The records are to be copied word for word, and the pictures dropped.
==*==
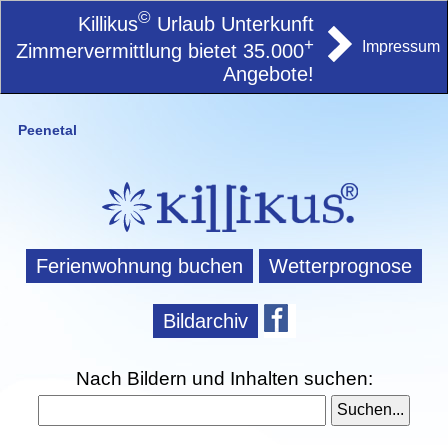
©
Killikus
Urlaub Unterkunft
+
Impressum
Zimmervermittlung bietet 35.000
Angebote!
Peenetal
Ferienwohnung buchen
Wetterprognose
Bildarchiv
Nach Bildern und Inhalten suchen:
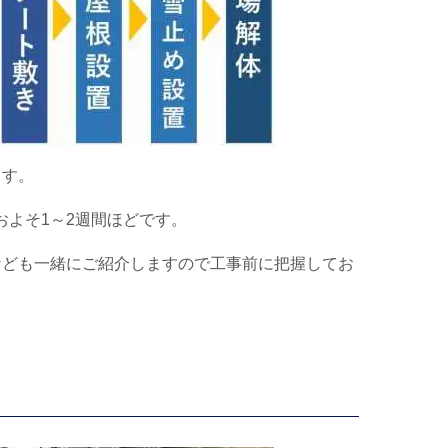
ます。
およそ
1
～
2
週間ほどです。
なども一緒にご紹介しますので工事前に把握してお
==*==
**Exercise response**
©
Killikus
Urlaub Unterkunft
+
Impressum
Zimmervermittlung bietet 35.000
Angebote!
Peenetal
Ferienwohnung buchen
Wetterprognose
Bildarchiv
Nach Bildern und Inhalten suchen:
ます。
およそ
1
～
2
週間ほどです。
なども一緒にご紹介しますので工事前に把握してお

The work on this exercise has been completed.